The spirited matriarch of the Dames Inn
By Mark Holmberg • Photographs by Rick Riccozi
If central casting searched for a haunted house in Wilmington, 1519 Princess St. likely would not jump out and grab them.
The yard is pristine and invites the soul to come rest on the arched veranda. There’s not one sag in the 92-year-old roofline and nary a skewed shutter waiting to bang in the breeze. The buff brick structure is tight and true. The basement is dry and happy, and the attic wouldn’t scare a child.
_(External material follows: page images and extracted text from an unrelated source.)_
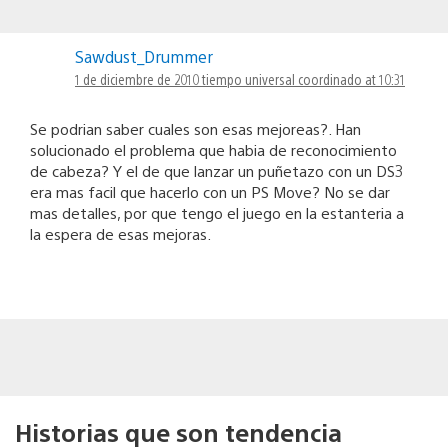
Sawdust_Drummer
1 de diciembre de 2010 tiempo universal coordinado at 10:31
Se podrian saber cuales son esas mejoreas?. Han
solucionado el problema que habia de reconocimiento
de cabeza? Y el de que lanzar un puñetazo con un DS3
era mas facil que hacerlo con un PS Move? No se dar
mas detalles, por que tengo el juego en la estanteria a
la espera de esas mejoras.
Historias que son tendencia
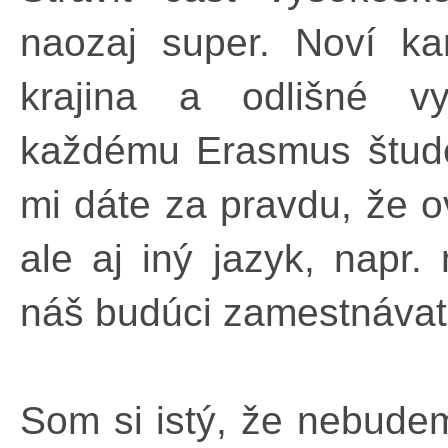
naozaj super. Noví ka
krajina a odlišné vy
každému Erasmus študen
mi dáte za pravdu, že ov
ale aj iný jazyk, napr
náš budúci zamestnávat
Som si istý, že nebudem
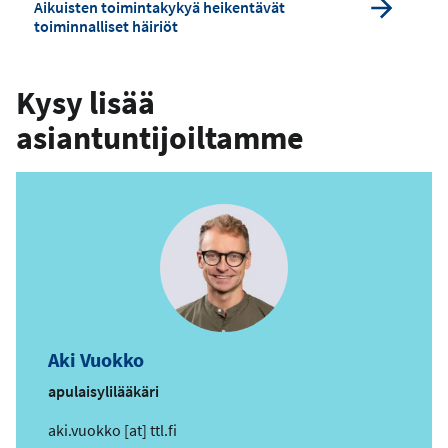
Aikuisten toimintakykyä heikentävät
toiminnalliset häiriöt
Kysy lisää
asiantuntijoiltamme
Aki Vuokko
apulaisylilääkäri
s
aki.vuokko
[at]
ttl.fi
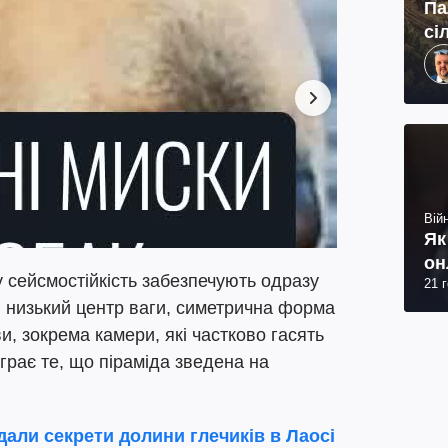
Па
сі
Війн
Як
он
 сейсмостійкість забезпечують одразу
21 
, низький центр ваги, симетрична форма
и, зокрема камери, які частково гасять
іграє те, що піраміда зведена на
дали секрети долини глечиків в Лаосі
Inside this bright and airy Prairie-style home, the floors don’t creak and the furnace won’t groan, although, from time to time, “you have to down and kick it in the right spot,” says Patricia Peters. “Pat” is the current owner of the Dames Inn, although, truth be told, the home owns her.
“I am possessed,” she admits with a wry, Martha Stewart-like smile. A couple of hours with her inside this amazingly original and personally decorated house proves just how true this is.
The 1924 home, built for Walter Bergen, secretary to mercantile magnate Alexander Sprunt, has become known as a gently haunted inn, thanks to Peters’ possession. It’s listed among the historic haunts of the Port City. Plenty of ghost hunters have combed through it, one of them posting a YouTube video with recorded ghostly voices, laughter and orbs.
“Yes, it is well and truly occupied by a spirit,” says Bonnie Sandera, a local medium, shamanic healer and hypnotist with Cape Fear RIP (Researchers Investigating the Paranormal).
“She’s kind of a trickster,” Sandera says of the spirit. “A good sense of humor. She’s very attracted to the property, and she’s very protective of Pat.”
She, of course, is The Dame of Wilmington, Catharine Carpender, a delightfully complex and some might say vexing woman known for strong drink and matching language who died at the age of 85 in the upstairs master bedroom in 2000.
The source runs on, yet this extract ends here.